Apple wasn’t the only one with ‘i’ products, and Virtuality Group wasn’t the only one with VR projects in the 90s.
Video games often paint a tainted image in most of our minds. Its evolution from the old gaming arcades to the home consoles or handheld units (call it as you wish), marks the grandness of a virtual escape amidst reality.
With the Oculus Rift making waves in the virtual reality front, the reinforcing odds of a virtual-world fusing with reality seem rewarding. So what next?
The new VR headsets endorsed by Facebook, Sony, Samsung and other key players are certainly not the first of their kind. Perhaps, the market wasn’t prepared to embrace this technology until recently. Blame it on technological limitations, speculations, price tags or all of them. Nonetheless, the resurgent virtual reality front deserves an acknowledgement for depicting a new renaissance to gaming!
A Flashback
It is important to take a glance at some of the iterations of VR in the past. In the early 1990s, Virtuality Group came up with a set of VR systems that brought fervency among the masses. It included a stand-up arena type system and a vehicle cockpit type. We also recall the short-lived ‘Virtual Boy’ of the mid ’90s.

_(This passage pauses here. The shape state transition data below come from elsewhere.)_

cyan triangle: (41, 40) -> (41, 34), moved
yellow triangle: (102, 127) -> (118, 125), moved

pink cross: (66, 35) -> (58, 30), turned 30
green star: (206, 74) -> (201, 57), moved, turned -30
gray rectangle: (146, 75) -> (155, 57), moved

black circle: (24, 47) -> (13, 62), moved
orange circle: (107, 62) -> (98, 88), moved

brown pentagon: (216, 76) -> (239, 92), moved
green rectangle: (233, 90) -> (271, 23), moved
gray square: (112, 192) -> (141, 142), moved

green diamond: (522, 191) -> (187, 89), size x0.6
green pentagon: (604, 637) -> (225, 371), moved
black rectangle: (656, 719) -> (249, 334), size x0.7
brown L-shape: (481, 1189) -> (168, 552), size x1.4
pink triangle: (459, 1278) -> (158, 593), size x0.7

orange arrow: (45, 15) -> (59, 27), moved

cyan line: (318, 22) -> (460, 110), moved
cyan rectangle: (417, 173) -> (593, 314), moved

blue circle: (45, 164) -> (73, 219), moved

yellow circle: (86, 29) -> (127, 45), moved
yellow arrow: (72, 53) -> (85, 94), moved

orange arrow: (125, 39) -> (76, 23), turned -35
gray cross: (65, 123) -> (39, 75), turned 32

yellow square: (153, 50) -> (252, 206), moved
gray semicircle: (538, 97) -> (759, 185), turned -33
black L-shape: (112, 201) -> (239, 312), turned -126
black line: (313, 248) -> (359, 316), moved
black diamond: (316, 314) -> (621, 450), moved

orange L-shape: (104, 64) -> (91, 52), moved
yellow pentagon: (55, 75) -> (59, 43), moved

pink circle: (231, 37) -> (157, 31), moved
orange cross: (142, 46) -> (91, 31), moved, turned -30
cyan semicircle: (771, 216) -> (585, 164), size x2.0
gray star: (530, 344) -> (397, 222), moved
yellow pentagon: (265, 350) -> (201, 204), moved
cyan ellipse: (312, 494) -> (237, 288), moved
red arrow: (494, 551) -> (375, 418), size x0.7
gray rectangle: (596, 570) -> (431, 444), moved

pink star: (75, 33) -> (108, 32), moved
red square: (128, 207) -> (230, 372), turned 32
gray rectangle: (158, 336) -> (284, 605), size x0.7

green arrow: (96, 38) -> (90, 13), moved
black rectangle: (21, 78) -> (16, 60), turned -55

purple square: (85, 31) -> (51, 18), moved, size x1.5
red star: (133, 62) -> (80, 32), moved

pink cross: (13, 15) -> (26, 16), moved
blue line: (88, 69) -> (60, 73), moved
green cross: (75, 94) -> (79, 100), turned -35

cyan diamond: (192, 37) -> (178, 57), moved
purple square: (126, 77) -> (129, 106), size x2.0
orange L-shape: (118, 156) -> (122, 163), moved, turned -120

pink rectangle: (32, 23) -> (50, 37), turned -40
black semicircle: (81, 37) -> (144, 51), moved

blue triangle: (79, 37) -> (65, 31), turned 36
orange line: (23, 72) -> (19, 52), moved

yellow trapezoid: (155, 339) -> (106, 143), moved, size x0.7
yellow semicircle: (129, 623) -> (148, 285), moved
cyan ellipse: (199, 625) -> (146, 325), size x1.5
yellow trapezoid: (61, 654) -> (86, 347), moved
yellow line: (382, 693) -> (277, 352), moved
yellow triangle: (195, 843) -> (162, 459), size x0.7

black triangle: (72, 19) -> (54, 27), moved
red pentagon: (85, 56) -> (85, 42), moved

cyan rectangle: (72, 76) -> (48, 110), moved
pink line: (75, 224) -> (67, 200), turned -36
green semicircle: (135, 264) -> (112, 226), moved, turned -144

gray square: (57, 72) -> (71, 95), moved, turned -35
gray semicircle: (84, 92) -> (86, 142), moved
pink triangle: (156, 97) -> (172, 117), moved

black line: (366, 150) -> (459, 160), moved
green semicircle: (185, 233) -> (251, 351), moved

Nintendo released the machine with huge expectations, but the wheels didn’t seem to turn right for them. It included stereoscopic 3D and it came cheaper than many of the other VR options of the time.
Later, the iGlass was introduced and they were capable of offering a VR experience to customers. Apple wasn’t the only one with ‘i’ products, and Virtuality Group wasn’t the only one with VR projects in the 1990s. Several companies worked on similar lines, concepts and excogitations; but nothing stirred up the VR platform.
Plenty of games came close to a full VR experience, but it was the Oculus Rift, which gave the long-formed-notion a defined shape. With support from global giants like Facebook and Sony, the Oculus Rift is certainly poised to make virtual reality big!
VR is the Future
The future beckons of ‘virtual reality’ can be aligned to all kinds of nouns, vowels and consonants. In other words, the applications that VR can support are countless! Our imaginations are redolent with James Bond movies, Kipling balads, comic stories and so on. But somehow, none adds to give a clear picture of what the VR headsets have for us in the near future.
Virtual reality naturally invokes the idea of Matrix-like rendition of the real world; scenes form Star Wars with laser swords, shooting at people without real world consequences, etc. The VR environment may be ‘virtual’ by nature, but it can provide solutions to many real world challenges, which would otherwise require a lump sum amount of money and time.